━━ RECORDED INFORMATION
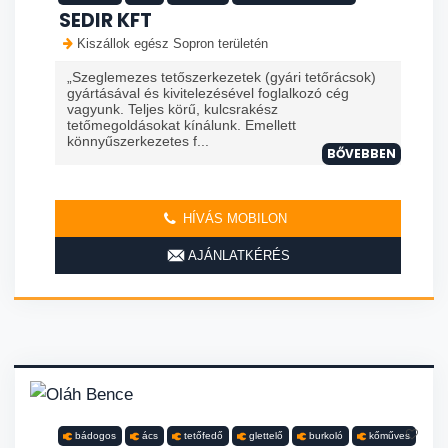
SEDIR KFT
Kiszállok egész Sopron területén
„Szeglemezes tetőszerkezetek (gyári tetőrácsok)
gyártásával és kivitelezésével foglalkozó cég
vagyunk. Teljes körű, kulcsrakész
tetőmegoldásokat kínálunk. Emellett
könnyűszerkezetes f...
BŐVEBBEN
HÍVÁS MOBILON
AJÁNLATKÉRÉS
bádogos
ács
tetőfedő
glettelő
burkoló
kőműves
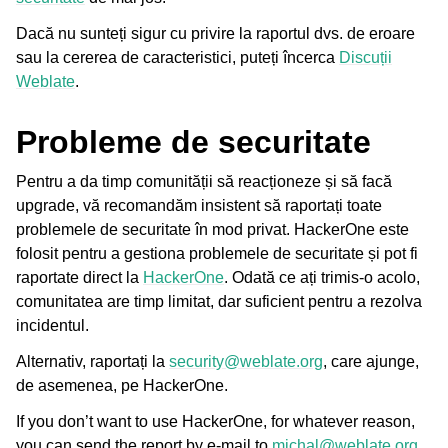
Dacă nu sunteți sigur cu privire la raportul dvs. de eroare
sau la cererea de caracteristici, puteți încerca
Discuții
Weblate
.
Probleme de securitate
Pentru a da timp comunității să reacționeze și să facă
upgrade, vă recomandăm insistent să raportați toate
ggle navigation of Formate de fișiere acceptate
problemele de securitate în mod privat. HackerOne este
folosit pentru a gestiona problemele de securitate și pot fi
raportate direct la
HackerOne
. Odată ce ați trimis-o acolo,
comunitatea are timp limitat, dar suficient pentru a rezolva
incidentul.
Alternativ, raportați la
security
@
weblate
.
org
, care ajunge,
de asemenea, pe HackerOne.
gle navigation of Instrucțiuni de configurare
If you don’t want to use HackerOne, for whatever reason,
you can send the report by e-mail to
michal
@
weblate
.
org
.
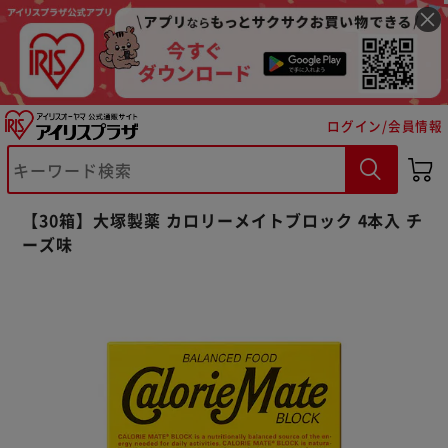
ログイン/会員情報
※ご確認ください
【30箱】大塚製薬 カロリーメイトブロック 4本入 チ
ーズ味
カートに入れる
購入手続きへ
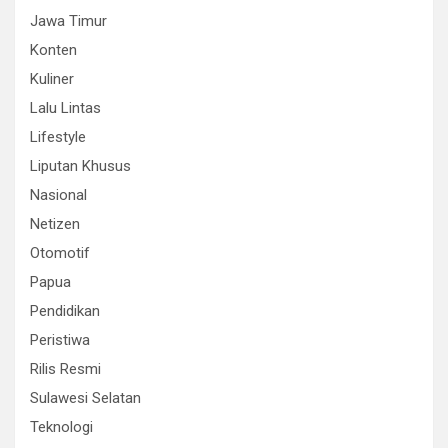
Jawa Timur
Konten
Kuliner
Lalu Lintas
Lifestyle
Liputan Khusus
Nasional
Netizen
Otomotif
Papua
Pendidikan
Peristiwa
Rilis Resmi
Sulawesi Selatan
Teknologi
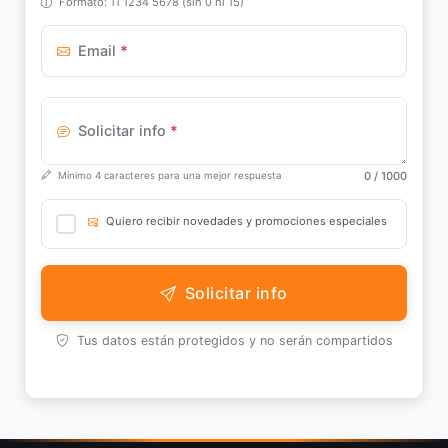
Formato: 11 1234 5678 (sin 0 ni 15)
Email
*
Solicitar info
*
0
/ 1000
Mínimo 4 caracteres para una mejor respuesta
Quiero recibir novedades y promociones especiales
Solicitar info
Tus datos están protegidos y no serán compartidos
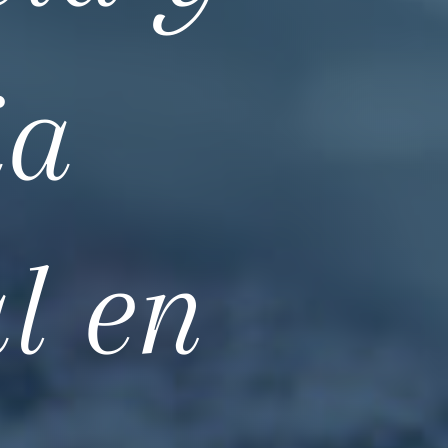
ia
l en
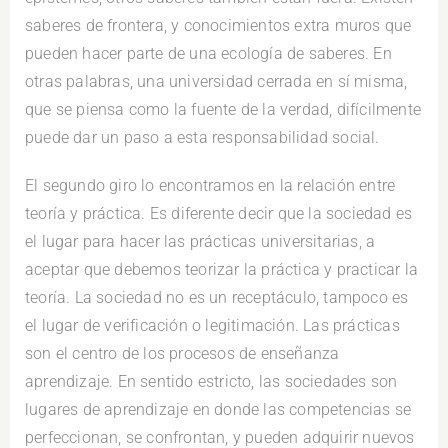
saberes de frontera, y conocimientos extra muros que
pueden hacer parte de una ecología de saberes. En
otras palabras, una universidad cerrada en sí misma,
que se piensa como la fuente de la verdad, difícilmente
puede dar un paso a esta responsabilidad social.
El segundo giro lo encontramos en la relación entre
teoría y práctica. Es diferente decir que la sociedad es
el lugar para hacer las prácticas universitarias, a
aceptar que debemos teorizar la práctica y practicar la
teoría. La sociedad no es un receptáculo, tampoco es
el lugar de verificación o legitimación. Las prácticas
son el centro de los procesos de enseñanza
aprendizaje. En sentido estricto, las sociedades son
lugares de aprendizaje en donde las competencias se
perfeccionan, se confrontan, y pueden adquirir nuevos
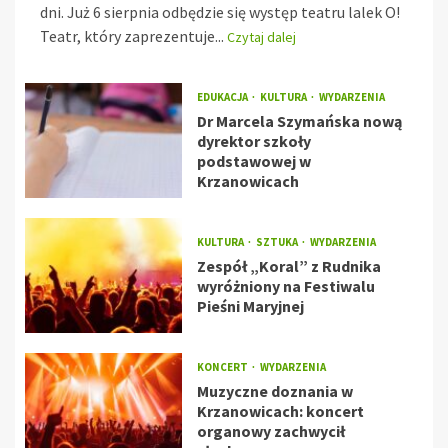
dni. Już 6 sierpnia odbędzie się występ teatru lalek O!
Teatr, który zaprezentuje...
Czytaj dalej
EDUKACJA
KULTURA
WYDARZENIA
Dr Marcela Szymańska nową
dyrektor szkoły
podstawowej w
Krzanowicach
KULTURA
SZTUKA
WYDARZENIA
Zespół „Koral” z Rudnika
wyróżniony na Festiwalu
Pieśni Maryjnej
KONCERT
WYDARZENIA
Muzyczne doznania w
Krzanowicach: koncert
organowy zachwycił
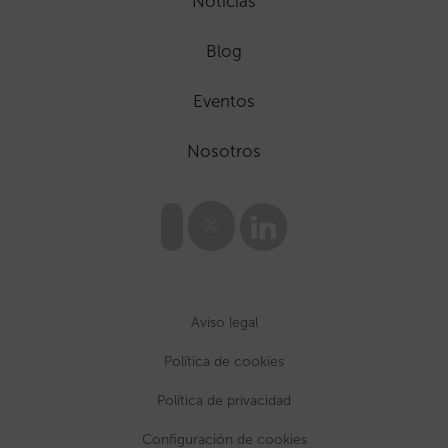
Noticias
Blog
Eventos
Nosotros
Aviso legal
Política de cookies
Política de privacidad
Configuración de cookies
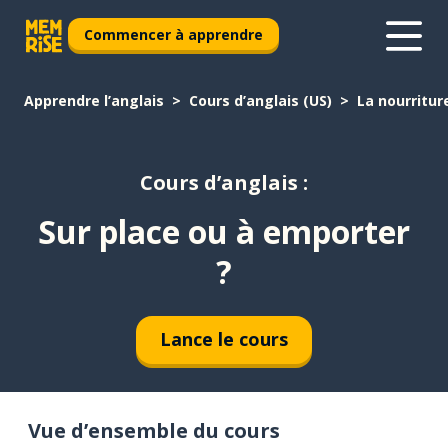
Commencer à apprendre
Apprendre l’anglais
Cours d’anglais (US)
La nourritur
Cours d’anglais :
Sur place ou à emporter
?
Lance le cours
Vue d’ensemble du cours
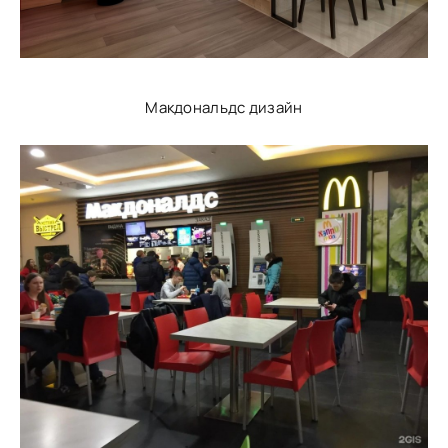
Макдональдс дизайн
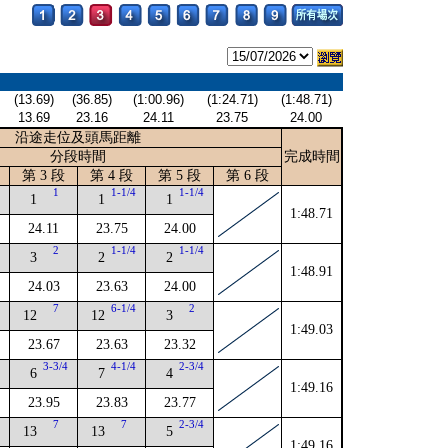
(13.69)
(36.85)
(1:00.96)
(1:24.71)
(1:48.71)
13.69
23.16
24.11
23.75
24.00
沿途走位及頭馬距離
分段時間
完成時間
第 3 段
第 4 段
第 5 段
第 6 段
1
1-1/4
1-1/4
1
1
1
1:48.71
24.11
23.75
24.00
2
2
1-1/4
1-1/4
3
2
2
1:48.91
24.03
23.63
24.00
4
7
6-1/4
2
12
12
3
1:49.03
23.67
23.63
23.32
4
3-3/4
4-1/4
2-3/4
6
7
4
1:49.16
23.95
23.83
23.77
4
7
7
2-3/4
13
13
5
1:49.16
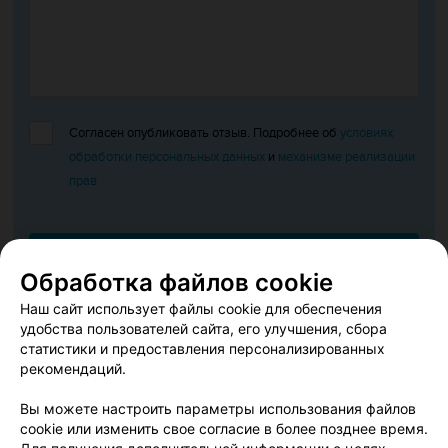
Согласен опубликовать отзыв. Подробнее об
условиях
обработки персональных данных
и
механизме реализации
прав
Добавить отзыв
Обработка файлов cookie
Наш сайт использует файлы cookie для обеспечения
Нажимая кнопку «Добавить отзыв», вы принимаете
условия
удобства пользователей сайта, его улучшения, сбора
Пользовательского соглашения
статистики и предоставления персонализированных
рекомендаций.
Вы можете настроить параметры использования файлов
Купить билеты на концерт «Любите, пока любится» 27
cookie или изменить свое согласие в более позднее время.
июня 2026 в Гродно можно у нас на Afisha.relax.by. У нас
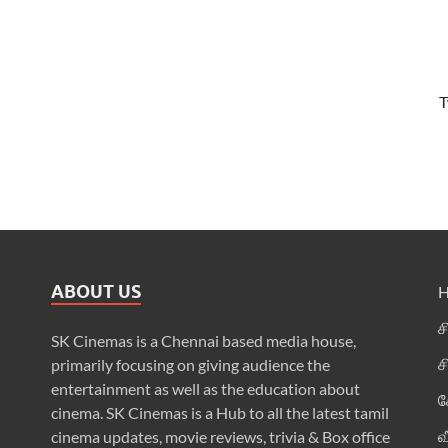
T
ABOUT US
ச
SK Cinemas is a Chennai based media house,
ச
primarily focusing on giving audience the
entertainment as well as the education about
க
cinema. SK Cinemas is a Hub to all the latest tamil
வ
cinema updates, movie reviews, trivia & Box office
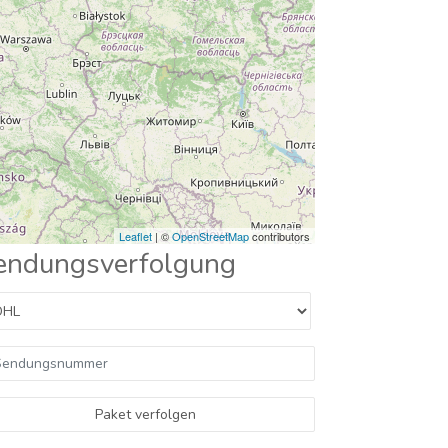
Leaflet
| ©
OpenStreetMap
contributors
endungsverfolgung
Paket verfolgen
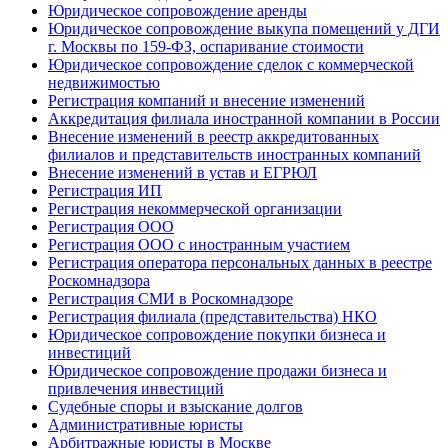
Юридическое сопровождение аренды
Юридическое сопровождение выкупа помещений у ДГИ
г. Москвы по 159-ФЗ, оспаривание стоимости
Юридическое сопровождение сделок с коммерческой
недвижимостью
Регистрация компаний и внесение изменений
Аккредитация филиала иностранной компании в России
Внесение изменений в реестр аккредитованных
филиалов и представительств иностранных компаний
Внесение изменений в устав и ЕГРЮЛ
Регистрация ИП
Регистрация некоммерческой организации
Регистрация ООО
Регистрация ООО с иностранным участием
Регистрация оператора персональных данных в реестре
Роскомнадзора
Регистрация СМИ в Роскомнадзоре
Регистрация филиала (представительства) НКО
Юридическое сопровождение покупки бизнеса и
инвестиций
Юридическое сопровождение продажи бизнеса и
привлечения инвестиций
Судебные споры и взыскание долгов
Административные юристы
Арбитражные юристы в Москве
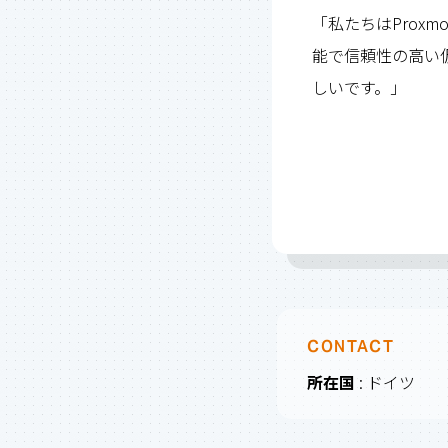
「私たちはProx
能で信頼性の高い
しいです。」
CONTACT
所在国
: ドイツ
━━━━
*WHAT THE TASK ASKS*: Could you filter the entries above for lines holding the string "pueden" and copy them?

*RESULT BELOW*:
pueden hacer parte de una ecología de saberes. En
perfeccionan, se confrontan, y pueden adquirir nuevos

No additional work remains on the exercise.